El bigote era rubio, muy fuerte; caía marcialmente sobre el labio en un hermoso ribete color de trigo maduro, fino, cuidadosamente enrollado, y luego descendía a ambos lados de la boca en dos poderosas guías de pelo, de un brío imponente. La cintura era estrecha como si llevara corsé, mientras un vigoroso pecho masculino, henchido y erguido, se ensanchaba por encima. Las piernas eran magníficas, piernas de gimnasta, de bailarín, cuya carne musculosa se dibujaba en cada movimiento bajo la ceñida tela del pantalón rojo.

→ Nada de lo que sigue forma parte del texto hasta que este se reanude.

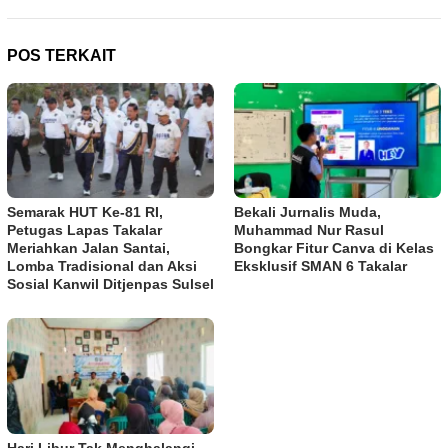
POS TERKAIT
Semarak HUT Ke-81 RI,
Bekali Jurnalis Muda,
Petugas Lapas Takalar
Muhammad Nur Rasul
Meriahkan Jalan Santai,
Bongkar Fitur Canva di Kelas
Lomba Tradisional dan Aksi
Eksklusif SMAN 6 Takalar
Sosial Kanwil Ditjenpas Sulsel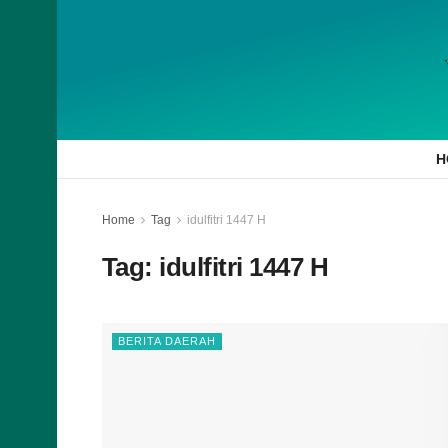
H
Home
Tag
idulfitri 1447 H
Tag:
idulfitri 1447 H
BERITA DAERAH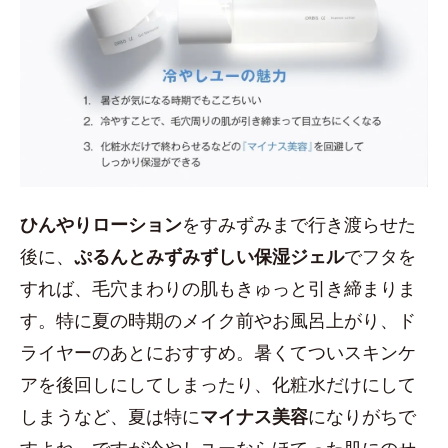
ひんやりローション
をすみずみまで行き渡らせた
後に、
ぷるんとみずみずしい保湿ジェル
でフタを
すれば、毛穴まわりの肌もきゅっと引き締まりま
す。特に夏の時期のメイク前やお風呂上がり、ド
ライヤーのあとにおすすめ。暑くてついスキンケ
アを後回しにしてしまったり、化粧水だけにして
しまうなど、夏は特に
マイナス美容
になりがちで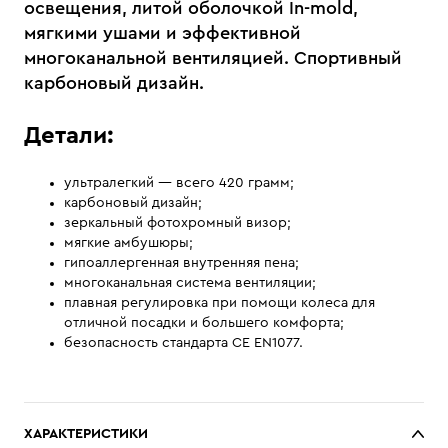
освещения, литой оболочкой In-mold,
мягкими ушами и эффективной
многоканальной вентиляцией. Спортивный
карбоновый дизайн.
Детали:
ультралегкий — всего 420 грамм;
карбоновый дизайн;
зеркальный фотохромный визор;
мягкие амбушюры;
гипоаллергенная внутренняя пена;
многоканальная система вентиляции;
плавная регулировка при помощи колеса для
отличной посадки и большего комфорта;
безопасность стандарта CE EN1077.
ХАРАКТЕРИСТИКИ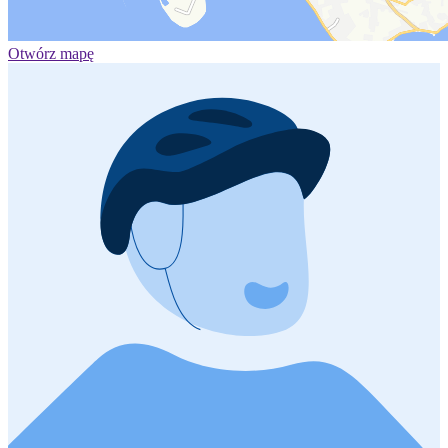
Otwórz mapę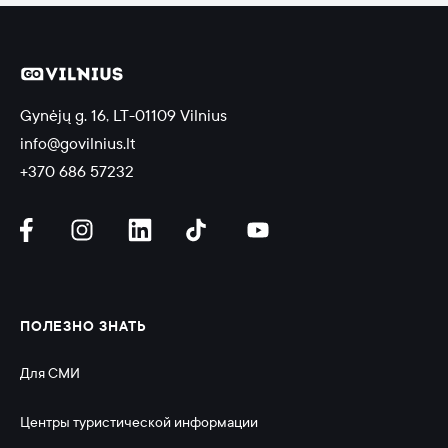
Gynėjų g. 16, LT-01109 Vilnius
info@govilnius.lt
+370 686 57232
ПОЛЕЗНО ЗНАТЬ
Для СМИ
Центры туристической информации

Caminaba tensando la pantorrilla y separando los pies y los brazos, con ese paso un tanto balanceado de los jinetes, que luce bien para realzar las piernas y el torso, y que parece gallardo con el uniforme, pero vulgar con la levita.
Al igual que a muchos oficiales, al capitán Épivent no le sentaba bien el traje de civil. Con paño gris o negro no parecía más que un dependiente de comercio. Pero en uniforme triunfaba. Tenía, además, una cabeza agraciada: la nariz fina y curva, los ojos azules y la frente estrecha. Era calvo, aunque nunca había entendido por qué se le habían caído los cabellos. Se consolaba pensando que, con grandes bigotes, una calva discreta no desentonaba demasiado.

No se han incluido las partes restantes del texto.